- EXERCISE REQUIREMENTS: Go through the records and transcribe them exactly, passing over any picture.

_ _ _ _

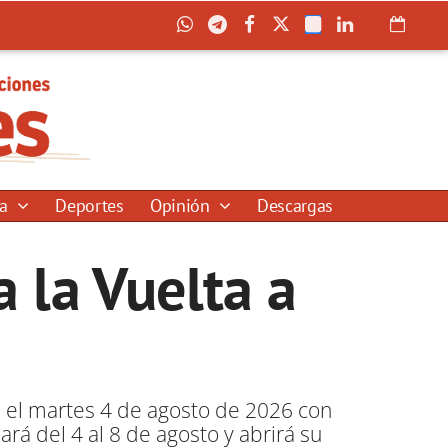
ía
Deportes
Opinión
Descargas
a la Vuelta a
á el martes 4 de agosto de 2026 con
rá del 4 al 8 de agosto y abrirá su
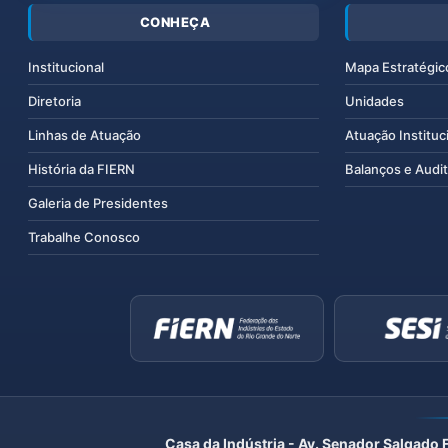
CONHEÇA
Institucional
Mapa Estratégic
Diretoria
Unidades
Linhas de Atuação
Atuação Instituc
História da FIERN
Balanços e Audit
Galeria de Presidentes
Trabalhe Conosco
Casa da Indústria - Av. Senador Salgado 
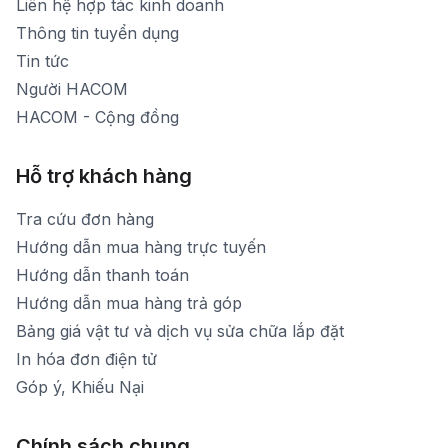
Liên hệ hợp tác kinh doanh
Thời gian mở cửa: Từ 8h30-20h hàng ngày
Thông tin tuyển dụng
Tin tức
Người HACOM
HACOM - Cộng đồng
Hỗ trợ khách hàng
Tra cứu đơn hàng
Hướng dẫn mua hàng trực tuyến
Hướng dẫn thanh toán
Hướng dẫn mua hàng trả góp
Bảng giá vật tư và dịch vụ sửa chữa lắp đặt
In hóa đơn điện tử
Góp ý, Khiếu Nại
Chính sách chung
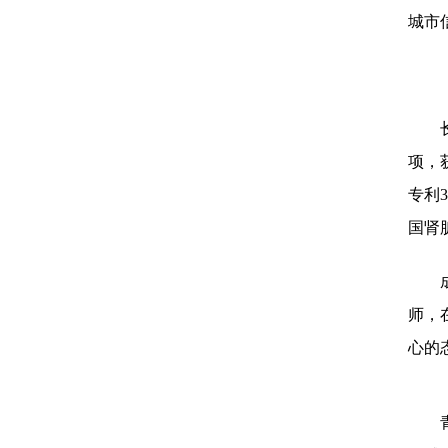
城市
项，
专利
国肾
师，
心的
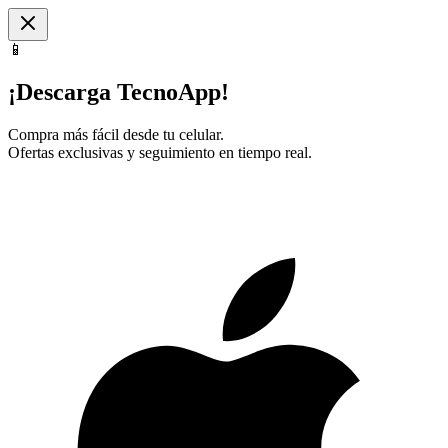
📱
¡Descarga TecnoApp!
Compra más fácil desde tu celular.
Ofertas exclusivas y seguimiento en tiempo real.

_ _ _ _

- RESPONSE TO THE TASK:
ía
Deportes
Opinión
Descargas
a la Vuelta a
á el martes 4 de agosto de 2026 con
rá del 4 al 8 de agosto y abrirá su
CONHEÇA
Institucional
Mapa Estratégic
Diretoria
Unidades
Linhas de Atuação
Atuação Instituc
História da FIERN
Balanços e Audit
Galeria de Presidentes
Trabalhe Conosco
Casa da Indústria - Av. Senador Salgado 
Liên hệ hợp tác kinh doanh
Thời gian mở cửa: Từ 8h30-20h hàng ngày
Thông tin tuyển dụng
Tin tức
Người HACOM
HACOM - Cộng đồng
Hỗ trợ khách hàng
Tra cứu đơn hàng
Hướng dẫn mua hàng trực tuyến
Hướng dẫn thanh toán
Hướng dẫn mua hàng trả góp
Bảng giá vật tư và dịch vụ sửa chữa lắp đặt
In hóa đơn điện tử
Góp ý, Khiếu Nại
Chính sách chung
城市
项，
专利
国肾
师，
心的
📱
¡Descarga TecnoApp!
Compra más fácil desde tu celular.
Ofertas exclusivas y seguimiento en tiempo real.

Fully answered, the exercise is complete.